New links found in largest study of breastfeeding and breast cancer risk among Hispanic women

Monday, April 29, 2019
The silhouette of a mother holding her child.

In the largest study to date of reproductive factors and breast cancer risk in Hispanic women, researchers have found important links between breastfeeding and a reduced risk of breast cancer.

The researchers – including an epidemiologist from the University of Washington School of Public Health – pooled data for nearly 6,000 Hispanic women from four previous studies conducted between 1995 and 2007 in the United States and Mexico. They found that women with a history of breastfeeding had a 17 percent lower risk of breast cancer.

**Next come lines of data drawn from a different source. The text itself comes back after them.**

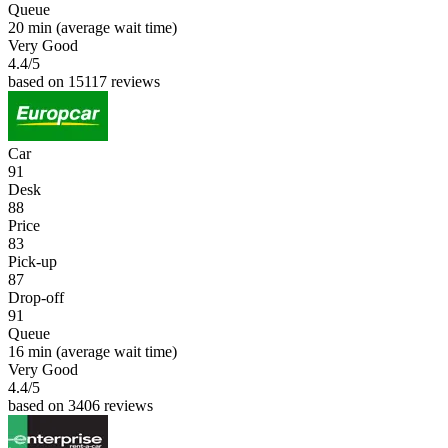
Queue
20 min
(average wait time)
Very Good
4.4
/5
based on 15117 reviews
Car
91
Desk
88
Price
83
Pick-up
87
Drop-off
91
Queue
16 min
(average wait time)
Very Good
4.4
/5
based on 3406 reviews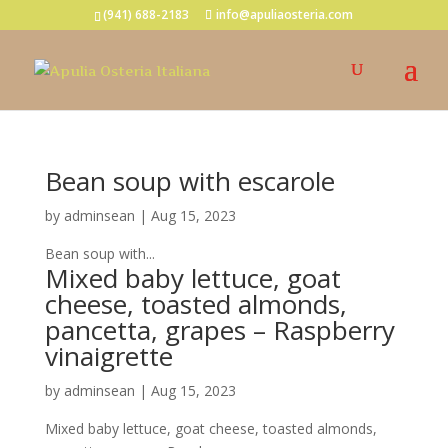
(941) 688-2183
info@apuliaosteria.com
Bean soup with escarole
by
adminsean
|
Aug 15, 2023
Bean soup with...
Mixed baby lettuce, goat
cheese, toasted almonds,
pancetta, grapes – Raspberry
vinaigrette
by
adminsean
|
Aug 15, 2023
Mixed baby lettuce, goat cheese, toasted almonds,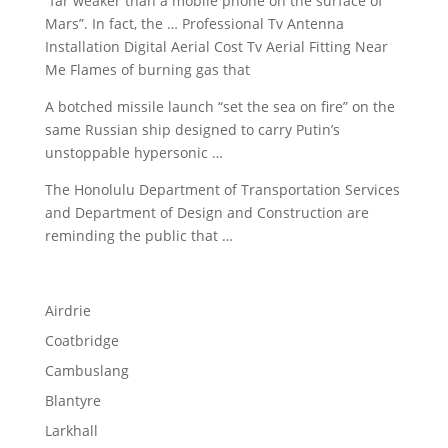
“far weaker than a mobile phone on the surface of
Mars”. In fact, the … Professional Tv Antenna
Installation Digital Aerial Cost Tv Aerial Fitting Near
Me Flames of burning gas that
A
botched missile launch
“set
the sea on fire” on the
same Russian ship designed to carry Putin’s
unstoppable hypersonic …
The Honolulu Department of Transportation Services
and Department of Design and Construction are
reminding the public that …
Airdrie
Coatbridge
Cambuslang
Blantyre
Larkhall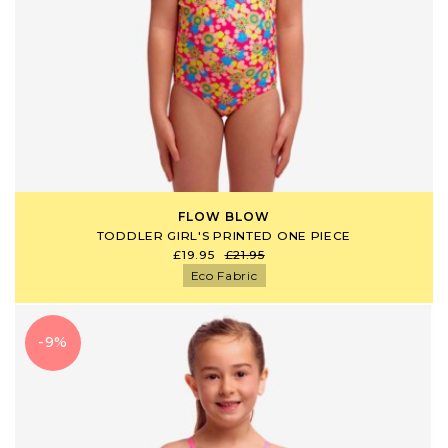
FLOW BLOW
TODDLER GIRL'S PRINTED ONE PIECE
£19.95
£21.95
Eco Fabric
-9%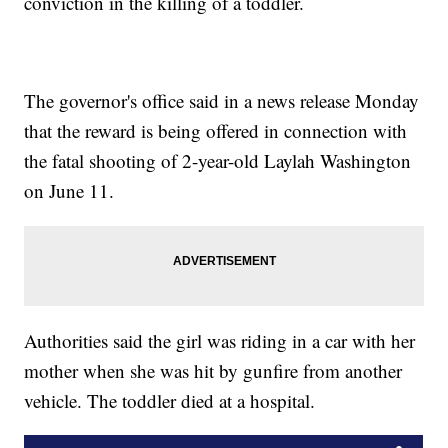
conviction in the killing of a toddler.
The governor's office said in a news release Monday
that the reward is being offered in connection with
the fatal shooting of 2-year-old Laylah Washington
on June 11.
Authorities said the girl was riding in a car with her
mother when she was hit by gunfire from another
vehicle. The toddler died at a hospital.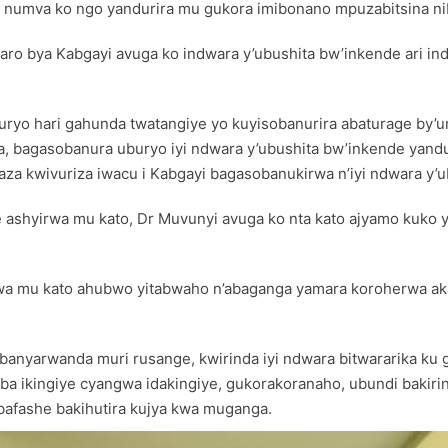
a numva ko ngo yandurira mu gukora imibonano mpuzabitsina nib
ro bya Kabgayi avuga ko indwara y’ubushita bw’inkende ari ind
buryo hari gahunda twatangiye yo kuyisobanurira abaturage by’u
, bagasobanura uburyo iyi ndwara y’ubushita bw’inkende yandur
a kwivuriza iwacu i Kabgayi bagasobanukirwa n’iyi ndwara y’u
aye ashyirwa mu kato, Dr Muvunyi avuga ko nta kato ajyamo kuk
irwa mu kato ahubwo yitabwaho n’abaganga yamara koroherwa 
anyarwanda muri rusange, kwirinda iyi ndwara bitwararika ku 
 ikingiye cyangwa idakingiye, gukorakoranaho, ubundi bakirin
bafashe bakihutira kujya kwa muganga.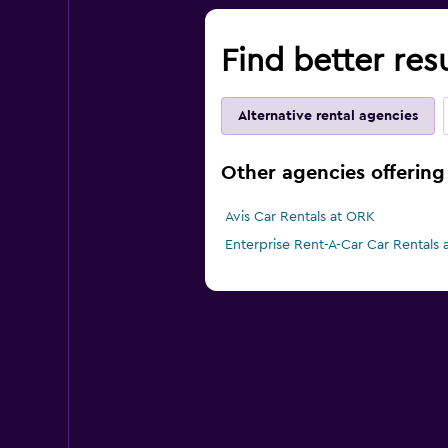
Find better res
Alternative rental agencies
Other agencies offering 
Avis Car Rentals at ORK
Enterprise Rent-A-Car Car Rentals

Results were similar for pre- and post-menopausal women. Results were also similar for those whose cancer cells were sensitive to the body’s naturally occurring female hormones – estrogen and progesterone – and those whose cancer cells were not.

“There is a wealth of data showing that women who breastfeed have a reduced risk of developing breast cancer,” said Amanda Phipps, an assistant professor of epidemiology at the UW School of Public Health. “Through this study, we were able to extend these findings to an important but understudied population: Hispanic women.”

The study was published May 1 in the journal Epidemiology. Meera Sangaramoorthy from the Cancer Prevention Institute of California was the study’s lead author.

Researchers found a trend of decreasing risk for women who breastfed their children for a prolonged period of time. Those who breastfed for 25 months or longer had a 37 percent lower risk of breast cancer compared to women who didn’t breastfeed at all.

Hispanic women who gave birth to their first child at an older age had an increased risk of breast cancer. However, breastfeeding diminished this level of risk, but only among women with hormone receptor-positive breast cancers. These cancers have cells with certain proteins that are receptors for either estrogen or progesterone. When the hormones attach to these receptors, they fuel cancer growth.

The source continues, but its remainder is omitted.